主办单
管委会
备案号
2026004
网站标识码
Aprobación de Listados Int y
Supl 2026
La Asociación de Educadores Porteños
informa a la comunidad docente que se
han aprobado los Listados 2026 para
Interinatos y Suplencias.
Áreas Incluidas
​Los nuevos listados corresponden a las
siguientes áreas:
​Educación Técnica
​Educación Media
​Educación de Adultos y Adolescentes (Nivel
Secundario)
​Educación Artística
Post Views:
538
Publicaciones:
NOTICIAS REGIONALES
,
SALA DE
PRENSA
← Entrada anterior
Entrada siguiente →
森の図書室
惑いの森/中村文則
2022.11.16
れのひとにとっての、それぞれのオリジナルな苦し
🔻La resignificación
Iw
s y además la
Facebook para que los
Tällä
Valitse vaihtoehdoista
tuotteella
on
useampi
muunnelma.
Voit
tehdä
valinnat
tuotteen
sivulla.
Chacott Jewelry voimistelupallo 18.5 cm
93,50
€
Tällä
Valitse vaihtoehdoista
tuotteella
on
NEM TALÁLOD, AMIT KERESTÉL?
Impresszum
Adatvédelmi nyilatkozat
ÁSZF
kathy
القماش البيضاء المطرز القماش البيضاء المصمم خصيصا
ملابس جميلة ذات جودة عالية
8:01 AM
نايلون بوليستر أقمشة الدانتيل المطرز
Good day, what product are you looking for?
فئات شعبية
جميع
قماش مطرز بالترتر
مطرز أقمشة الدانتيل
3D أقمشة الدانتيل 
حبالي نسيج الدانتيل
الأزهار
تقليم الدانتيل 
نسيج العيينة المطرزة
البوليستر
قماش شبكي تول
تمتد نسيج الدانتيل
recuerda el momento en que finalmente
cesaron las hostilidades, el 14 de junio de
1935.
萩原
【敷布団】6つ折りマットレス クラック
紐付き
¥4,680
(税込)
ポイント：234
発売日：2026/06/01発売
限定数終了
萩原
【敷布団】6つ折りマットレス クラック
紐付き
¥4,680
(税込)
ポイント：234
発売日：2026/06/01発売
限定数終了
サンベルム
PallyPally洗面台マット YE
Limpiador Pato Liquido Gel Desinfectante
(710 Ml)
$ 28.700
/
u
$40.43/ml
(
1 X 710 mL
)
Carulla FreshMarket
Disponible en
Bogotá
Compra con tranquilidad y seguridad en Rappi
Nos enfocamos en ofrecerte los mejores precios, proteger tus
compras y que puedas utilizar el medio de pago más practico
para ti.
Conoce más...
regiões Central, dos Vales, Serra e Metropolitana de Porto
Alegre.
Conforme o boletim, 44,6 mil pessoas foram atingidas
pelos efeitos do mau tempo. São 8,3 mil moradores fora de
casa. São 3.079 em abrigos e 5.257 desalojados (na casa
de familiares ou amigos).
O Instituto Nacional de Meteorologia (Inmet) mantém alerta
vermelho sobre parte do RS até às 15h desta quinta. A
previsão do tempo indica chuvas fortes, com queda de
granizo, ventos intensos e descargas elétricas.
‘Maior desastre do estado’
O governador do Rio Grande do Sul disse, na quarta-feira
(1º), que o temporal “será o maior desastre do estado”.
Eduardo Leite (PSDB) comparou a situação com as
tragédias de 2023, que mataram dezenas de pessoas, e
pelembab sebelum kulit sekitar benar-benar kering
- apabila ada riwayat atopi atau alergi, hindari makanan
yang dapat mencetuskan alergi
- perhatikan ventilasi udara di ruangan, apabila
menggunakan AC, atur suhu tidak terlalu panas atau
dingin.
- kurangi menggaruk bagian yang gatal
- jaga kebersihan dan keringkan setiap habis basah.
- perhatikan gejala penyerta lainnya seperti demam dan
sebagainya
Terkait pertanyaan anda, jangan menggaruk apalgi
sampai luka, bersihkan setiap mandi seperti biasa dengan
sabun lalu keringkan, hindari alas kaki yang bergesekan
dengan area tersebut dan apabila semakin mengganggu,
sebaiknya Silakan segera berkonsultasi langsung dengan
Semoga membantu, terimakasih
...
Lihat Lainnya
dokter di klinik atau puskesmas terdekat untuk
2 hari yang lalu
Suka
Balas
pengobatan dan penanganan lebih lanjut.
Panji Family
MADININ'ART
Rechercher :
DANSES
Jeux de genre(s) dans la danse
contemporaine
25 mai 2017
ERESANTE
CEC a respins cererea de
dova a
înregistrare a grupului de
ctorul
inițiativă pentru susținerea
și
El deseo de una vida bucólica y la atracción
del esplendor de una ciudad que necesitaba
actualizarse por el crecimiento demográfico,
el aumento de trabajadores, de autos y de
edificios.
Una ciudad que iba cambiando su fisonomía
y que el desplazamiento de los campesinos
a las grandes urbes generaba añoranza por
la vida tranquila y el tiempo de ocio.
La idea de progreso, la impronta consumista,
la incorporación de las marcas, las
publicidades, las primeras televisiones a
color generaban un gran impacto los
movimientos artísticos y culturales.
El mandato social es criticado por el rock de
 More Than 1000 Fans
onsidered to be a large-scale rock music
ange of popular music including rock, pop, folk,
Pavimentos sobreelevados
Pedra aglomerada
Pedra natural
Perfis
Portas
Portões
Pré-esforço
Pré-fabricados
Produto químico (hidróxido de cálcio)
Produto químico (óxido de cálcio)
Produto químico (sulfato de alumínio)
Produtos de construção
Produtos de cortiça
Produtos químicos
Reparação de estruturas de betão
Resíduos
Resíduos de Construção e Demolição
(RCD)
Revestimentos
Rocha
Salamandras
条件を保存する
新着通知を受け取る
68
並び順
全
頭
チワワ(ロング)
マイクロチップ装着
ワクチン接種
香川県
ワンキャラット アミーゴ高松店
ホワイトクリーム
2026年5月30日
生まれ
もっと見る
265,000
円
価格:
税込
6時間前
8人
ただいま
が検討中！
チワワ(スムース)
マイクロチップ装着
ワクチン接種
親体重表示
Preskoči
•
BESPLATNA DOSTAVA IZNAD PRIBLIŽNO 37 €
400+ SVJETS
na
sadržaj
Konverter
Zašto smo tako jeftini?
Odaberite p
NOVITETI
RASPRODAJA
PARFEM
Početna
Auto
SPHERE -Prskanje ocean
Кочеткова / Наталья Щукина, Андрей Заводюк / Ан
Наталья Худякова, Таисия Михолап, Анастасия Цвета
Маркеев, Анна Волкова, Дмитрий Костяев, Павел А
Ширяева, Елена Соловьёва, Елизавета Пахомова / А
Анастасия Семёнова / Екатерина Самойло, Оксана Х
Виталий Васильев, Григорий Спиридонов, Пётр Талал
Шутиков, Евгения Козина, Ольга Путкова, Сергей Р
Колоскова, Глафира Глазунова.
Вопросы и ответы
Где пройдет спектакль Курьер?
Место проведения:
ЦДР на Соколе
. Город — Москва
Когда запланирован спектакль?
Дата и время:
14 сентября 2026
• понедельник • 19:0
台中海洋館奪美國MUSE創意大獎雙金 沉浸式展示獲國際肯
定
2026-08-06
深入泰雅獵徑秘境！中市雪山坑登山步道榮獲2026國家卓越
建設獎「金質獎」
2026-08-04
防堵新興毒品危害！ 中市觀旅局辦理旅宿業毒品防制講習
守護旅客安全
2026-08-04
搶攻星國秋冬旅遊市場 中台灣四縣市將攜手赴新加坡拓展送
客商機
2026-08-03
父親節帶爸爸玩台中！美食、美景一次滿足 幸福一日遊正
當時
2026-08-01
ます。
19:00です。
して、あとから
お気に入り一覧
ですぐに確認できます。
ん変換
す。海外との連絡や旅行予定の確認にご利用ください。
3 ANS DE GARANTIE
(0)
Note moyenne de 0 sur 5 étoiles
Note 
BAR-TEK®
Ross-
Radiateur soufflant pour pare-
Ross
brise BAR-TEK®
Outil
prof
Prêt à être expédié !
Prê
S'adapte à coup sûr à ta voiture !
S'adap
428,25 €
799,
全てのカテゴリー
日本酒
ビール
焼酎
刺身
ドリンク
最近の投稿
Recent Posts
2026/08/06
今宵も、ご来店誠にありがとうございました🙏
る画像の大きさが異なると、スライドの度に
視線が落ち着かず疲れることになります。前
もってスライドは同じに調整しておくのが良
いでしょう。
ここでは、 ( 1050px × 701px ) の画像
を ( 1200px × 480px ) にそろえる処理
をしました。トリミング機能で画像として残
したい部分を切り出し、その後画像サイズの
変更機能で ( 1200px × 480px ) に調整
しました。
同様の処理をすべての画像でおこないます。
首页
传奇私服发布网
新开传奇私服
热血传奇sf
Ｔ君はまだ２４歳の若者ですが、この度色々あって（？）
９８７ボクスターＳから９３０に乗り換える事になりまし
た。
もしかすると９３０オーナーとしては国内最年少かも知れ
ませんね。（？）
-- -- --
Copy the lines above exactly, beginning at the line that has "O Instituto Nacional" and stopping after the line that has "Lihat Lainnya", and omit the rest.

ANSWER SPACE –
O Instituto Nacional de Meteorologia (Inmet) mantém alerta
vermelho sobre parte do RS até às 15h desta quinta. A
previsão do tempo indica chuvas fortes, com queda de
granizo, ventos intensos e descargas elétricas.
‘Maior desastre do estado’
O governador do Rio Grande do Sul disse, na quarta-feira
(1º), que o temporal “será o maior desastre do estado”.
Eduardo Leite (PSDB) comparou a situação com as
tragédias de 2023, que mataram dezenas de pessoas, e
pelembab sebelum kulit sekitar benar-benar kering
- apabila ada riwayat atopi atau alergi, hindari makanan
yang dapat mencetuskan alergi
- perhatikan ventilasi udara di ruangan, apabila
menggunakan AC, atur suhu tidak terlalu panas atau
dingin.
- kurangi menggaruk bagian yang gatal
- jaga kebersihan dan keringkan setiap habis basah.
- perhatikan gejala penyerta lainnya seperti demam dan
sebagainya
Terkait pertanyaan anda, jangan menggaruk apalgi
sampai luka, bersihkan setiap mandi seperti biasa dengan
sabun lalu keringkan, hindari alas kaki yang bergesekan
dengan area tersebut dan apabila semakin mengganggu,
sebaiknya Silakan segera berkonsultasi langsung dengan
Semoga membantu, terimakasih
...
Lihat Lainnya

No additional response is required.